Courts planning $10m revamp of 7 Singapore outlets


Courts planning $10m revamp of 7 Singapore outlets

Mr Ben Tan believes the group’s strong showing in the last financial year gives it a good base to work from. As competition heats up, Courts has to keep its focus on its customers, he said. ST PHOTO: KEVIN LIM

Retailer to also boost services, in-store experiences, online offerings, says new country CEO

PUBLISHED AUG 7, 2017, 5:00 AM SGT

Annabeth Leow (

Electrical, IT and furniture retailer Courts Asia is planning a $10 million revamp of seven of its 15 outlets here, starting with an overhaul of its flagship megastore in Tampines.

The firm’s new country chief executive, Mr Ben Tan, told The Straits Times of the plans after Courts Asia in June unveiled stable financial results.

He said that enhanced in-store experiences, online offerings and an increased focus on services are also in the pipeline, as the company seeks to differentiate itself in a highly competitive retail landscape.

“The market’s soft. It has not crumbled, but it’s definitely not bullish,” said Mr Tan. “Basically, as retailers, we have to make sure we focus on our customers.”

He anticipates a major renovation of the megastore to be completed by the fourth quarter of this year, with other outlets to be redone by next March. Courts’ stores in Singapore include branches in Ang Mo Kio, Toa Payoh and Clementi.

Mr Tan believes in striking while the iron is hot. “We’re starting from a good base,” he said, citing its strong showing for the year ended March 31. Cash and bank balances stood at $98.7 million as at that date.

The group posted a net profit of $23.7 million , up from a restated net profit of $6.8 million a year earlier.
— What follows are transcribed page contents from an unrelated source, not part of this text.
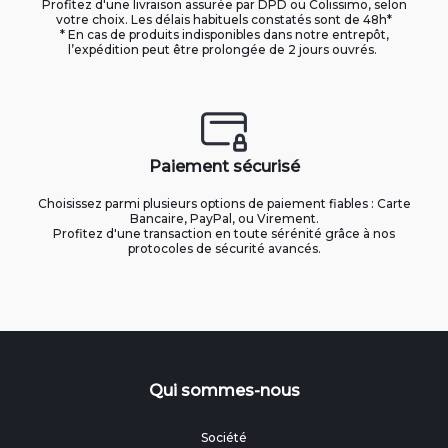
Profitez d'une livraison assurée par DPD ou Colissimo, selon
votre choix. Les délais habituels constatés sont de 48h*
* En cas de produits indisponibles dans notre entrepôt,
l’expédition peut être prolongée de 2 jours ouvrés.
Paiement sécurisé
Choisissez parmi plusieurs options de paiement fiables : Carte
Bancaire, PayPal, ou Virement.
Profitez d'une transaction en toute sérénité grâce à nos
protocoles de sécurité avancés.
Qui sommes-nous
Société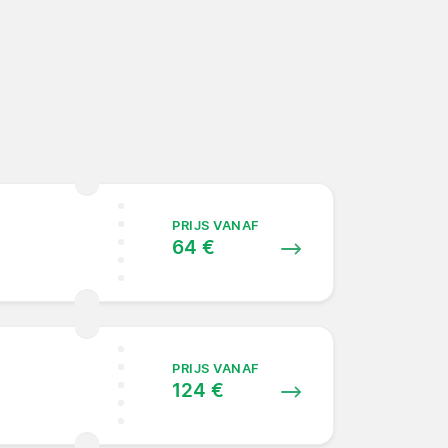
PRIJS VANAF
64 €
PRIJS VANAF
124 €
Revenue from the Singapore market makes up about two-thirds of Courts Asia’s top line.

Alongside the store rejuvenation, Courts (Singapore) will also unveil a new website by the end of the year .

The management said that it has realised that it needs stronger online platforms, after its website struggled to keep up with customer traffic during online promotional events such as Cyber Monday.

But inventory and delivery services will be able to meet the strain, he said. “Our logistics capability is very strong.”

Mr Tan added that the retailer is in a “good position” to move into omni-channel sales, but has to get cracking.

He has set a goal for online revenue to reach 15 per cent over the next decade, up from between 2 per cent and 3 per cent now.

Another area that Mr Tan is targeting in his spring-cleaning of the company is an emphasis on services, with new credit packages part of his revamp plans.

In the 12 months to March, earned service charges made up 11.3 per cent of the turnover, while 5.7 per cent of revenue came from providing services such as cleaning, installation, repairs and warranties.

Mr Tan, who took over Courts (Singapore) in April this year, had previously been head of Challenger subsidiary Andios and chief operating officer of Challenger Technologies (Singapore).

Retail marketing expert Lynda Wee told The Straits Times that reinventing the in-store experience is a savvy strategy for bricks-and-mortar stores to stay competitive.

“‘Order-getting’ is about arousing customers’ desires to buy via emotions and brand activation,” said Dr Wee, who runs her own consultancy and is also adjunct associate professor at Nanyang Technological University’s Nanyang Business School. “Hence, the stores can be a marketing and branding channel.”

She suggested that retailers “blend offline and online seamlessly” to suit how customers use their mobile devices and social media.